Researchers at the University of Montreal and its affiliated CHU Sainte Justine Research Centre have conducted the first ever study looking into the effects of household smoking on children's later weight gain.

"We suspect the statistics we've established linking childhood obesity to exposure to parents' smoking may underestimate the effect due to parents under reporting the amount they smoked out of shame," said Professor Linda Pagani, who led the study. "By the age of ten, the children who had been intermittently or continuously exposed to smoke were likely to have waists that were up to three-fifths of an inch wider than their peers. And their BMI scores were likely to be between .48 and .81 points higher. "This prospective association is almost as large as the influence of smoking while pregnant," Pagani said.

Pagani and her team used data collected through the Quebec Longitudinal Study of Child Development, a vast survey of children born across the province in which parents and teachers contributed an array of information about the child's development, wellbeing, lifestyle, social environment and behaviour. The findings were ascertained by comparing the behaviour of 2,055 families and the outcomes for their children.

While the increase in BMI may not seem like much, it occurs during a critical period of the child's development known as the "adiposity rebound period." The weight  gain could therefore have serious long-lasting effects. Pagani has several explanations as to why there may be a cause and effect relationship in the association she has identified.

"Early childhood exposure to second hand smoke could be influencing endocrine imbalances and altering neurodevelopmental functioning at this critical period in hypothalamic development, thus damaging vital systems which undergo important postnatal growth and development until middle childhood, ie the period that we've looked at in this study," she said.

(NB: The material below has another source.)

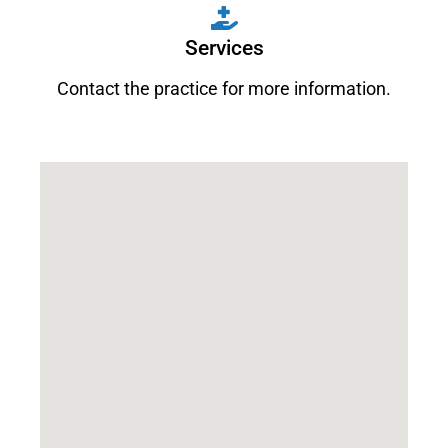
Services
Contact the practice for more information.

The mechanisms by which household smoke negatively influences immune, neurodevelopmental, and cardiovascular processes are multiple and transactional. For example, young children have ventilation needs per kilogramme of body weight that are approximately two to three times higher than adults due to their immature vital systems, resulting in more noxious effects given equal levels of household smoke exposure compared to adults.

"In any event, our findings emphasise the importance public health initiatives and parental sensitisation aimed at domestic exposure reductions during the critical early childhood years," Pagani said.